Bogor, MAHATVA.ID – Pemerintah Kabupaten Bogor terus memperkuat langkah pengendalian inflasi daerah melalui sektor pertanian. Salah satunya dengan melaksanakan Gerakan Tanam Cabai bersama Kelompok Tani (Poktan) Biotani di Kecamatan Jasinga, Senin (15/12/2025).

Kegiatan ini menjadi bagian dari komitmen Pemkab Bogor dalam menjaga stabilitas pasokan dan harga komoditas strategis, khususnya cabai, yang selama ini menjadi salah satu penyumbang utama inflasi daerah.

Produksi Cabai Bogor Naik 19,5 Persen

Mewakili Bupati Bogor, Staf Ahli Bidang Administrasi dan Keuangan, Mustaqim, menegaskan bahwa cabai bukan sekadar produk pertanian biasa, melainkan komoditas strategis yang sangat memengaruhi inflasi, daya beli masyarakat, dan kesejahteraan petani.

“Produksi cabai di Kabupaten Bogor saat ini mencapai 16.603,85 ton, atau meningkat 19,5 persen dibandingkan tahun 2023. Namun capaian ini belum sepenuhnya mampu memenuhi kebutuhan secara optimal, sehingga masih terdapat ruang besar untuk terus ditingkatkan melalui kolaborasi semua pihak,” ujarnya.
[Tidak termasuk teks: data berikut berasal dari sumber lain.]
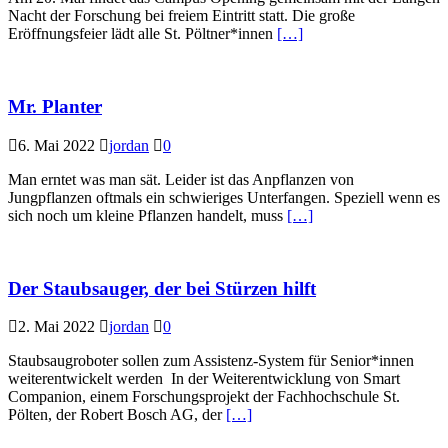
Nacht der Forschung bei freiem Eintritt statt. Die große
Eröffnungsfeier lädt alle St. Pöltner*innen
[…]
Mr. Planter
6. Mai 2022
jordan
0
Man erntet was man sät. Leider ist das Anpflanzen von
Jungpflanzen oftmals ein schwieriges Unterfangen. Speziell wenn es
sich noch um kleine Pflanzen handelt, muss
[…]
Der Staubsauger, der bei Stürzen hilft
2. Mai 2022
jordan
0
Staubsaugroboter sollen zum Assistenz-System für Senior*innen
weiterentwickelt werden In der Weiterentwicklung von Smart
Companion, einem Forschungsprojekt der Fachhochschule St.
Pölten, der Robert Bosch AG, der
[…]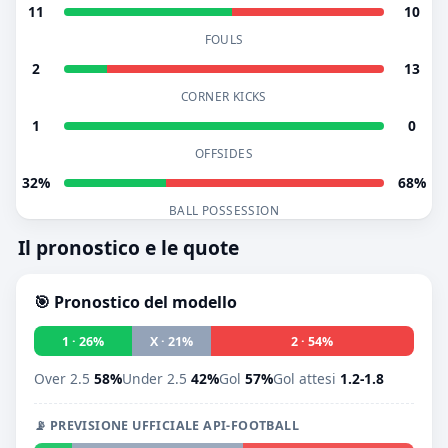
11
10
FOULS
2
13
CORNER KICKS
1
0
OFFSIDES
32%
68%
BALL POSSESSION
Il pronostico e le quote
🎯 Pronostico del modello
1 · 26%
X · 21%
2 · 54%
Over 2.5
58%
Under 2.5
42%
Gol
57%
Gol attesi
1.2-1.8
📡 PREVISIONE UFFICIALE API-FOOTBALL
Mustaqim menekankan, pemerintah daerah tidak dapat bekerja sendiri. Peran petani, kelompok tani, penyuluh pertanian, serta seluruh pemangku kepentingan sangat dibutuhkan untuk meningkatkan produksi dan produktivitas komoditas cabai.

Bantuan Sarana Pertanian hingga Perbaikan Irigasi

Sebagai bentuk dukungan nyata, Pemkab Bogor menyalurkan berbagai bantuan sarana dan prasarana pertanian, meliputi benih dan bibit tanaman pangan, hortikultura dan perkebunan, pupuk serta pestisida, hingga alat dan mesin pertanian guna meningkatkan efisiensi usaha tani.

Selain itu, pemerintah daerah juga memfasilitasi pembangunan dan perbaikan jaringan irigasi usaha tani, dam parit, jalan usaha tani, serta rumah penampungan hasil pertanian. Langkah ini bertujuan agar hasil panen petani lebih optimal, berkualitas, dan memiliki nilai tambah.